# Pigeons in apartments and cleanliness?



## angopop (Mar 30, 2012)

Pigeons in apartments and cleanliness?

We've had Angie for about 2 months, our first pigeon, and are still getting used to keeping a pet bird. We tried a few different places in the house to keep the cage [kitchen (bad idea), hall near our bedroom (kept us awake at night)] then wound up in the den/2nd BR on the other side of the house, which seems to work for all.

We keep Angie in the cage when we're at work, but most of the time when we're at home we try and keep the cage door open so she can have some freedom. We've been giving her a bath every weekend, which I believe helps keep down that pigeon dander.

Our place is fully carpeted, except for the kitchen.
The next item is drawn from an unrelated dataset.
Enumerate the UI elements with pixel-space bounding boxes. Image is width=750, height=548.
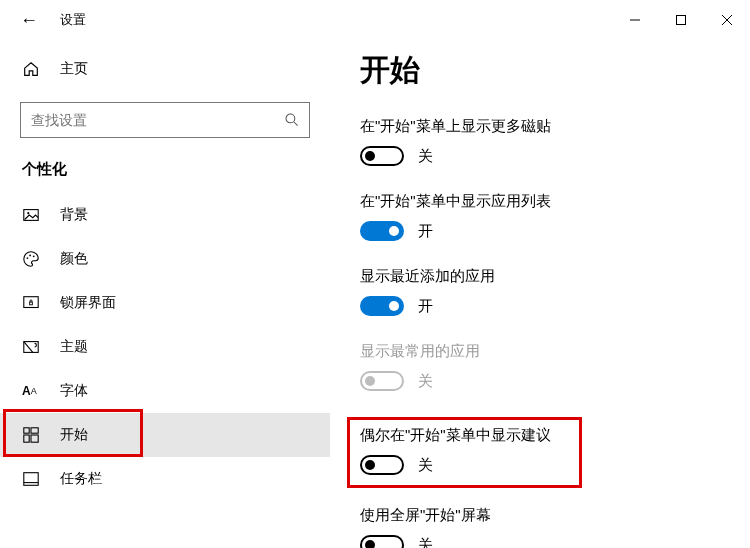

We use a sneaker cleaner which nicely removes any poop stains.

One question for you guys is how much you clean? We've noticed that when she flaps her wings, we can feel a lot of dust get kicked up, most likely a combination of dust, and unfortunately probably some dried poop, and we sometimes feel congestion in our lungs and heads for a short while afterwards, which I find worrisome. Most of the time she'll flap her wings and we don't feel anything, a few times we have.

We've decided to clean more often, change the papers at least twice every day, vacuum the room Angie is in every day, and run the air cleaner more often.

I worry about not picking up every molecule of poop which might land on the carpet and us traipsing it throughout the house on our shoes and socks.

What have you guys experienced, and how do you deal with these issues?

Thanks,
Arthur


----------



## Skyeking (Jan 17, 2003)

I would vacuum and dust more as you are doing. I would definitely run an air purifier every day also. The particles of dust can cause breathing issues. 

Keep windows open to get fresh air when you can and if possible keep Angie confined to one room (door closed) while you are not home, a room you do not use much.


----------



## Lefty07 (Dec 30, 2009)

*Air Cleaners - a good idea in any house with birds / pets*

I run my air cleaner (in the room with my birds) 24 hours a day. It's worth the expense when you have birds.

Also, don't get too freaked out about the mess - and comments you may get from people who don't "approve" of pigeons. Remember, a lot of people have parrots that are larger and probably_ proportionally _more messy than a pigeon.


----------



## nycpigeonlady (Jan 22, 2012)

I currently have a feral rescue who'll be released soon. What has helped enormously, is giving him his bath dish as often as he likes. He likes to bathe daily and that really helps to keep down the amount of feather dust. But as Skyeking already said, good ventilation is very important - for both the bird and you. Mine uses his cage only for sleeping in at night and has 3 or 4 favorite spots where he likes to hang out. Those I line with paper towels secured with masking tape and change daily. I find it all very easy to maintain, but I have a high tolerance for mess, which doesn't sound to be the case with you.


----------



## Michy (Jul 29, 2011)

Pigeon diapers!!!!


----------



## meganistkrieg (Jun 1, 2011)

We have an apartment-pidge also and the best remedy I've found for bird-dust is bath salts. At least once a week, I fill up a big plastic pan with water and sprinkle in a few pinches of bath salts (I got a big container of it from Foy's) and it makes all the difference in the world. I even tried going salt-less one week and the dust was noticeably more than when we used salts. They're not expensive either, so maybe give that a shot.


----------



## angopop (Mar 30, 2012)

Thanks for your comments. We're working on cleaning/vacuuming more.

We just got some PigeonPants, so we're going to try those out and see if Angie will tolerate them. 

We do keep the windows open, and we will install a window fan, it's a good idea.

-Arthur


----------



## Michy (Jul 29, 2011)

Good luck! I know that the PigeonWear I got for our pidgies has been a godsend. Makes pigeon ownership that much more enjoyable!


----------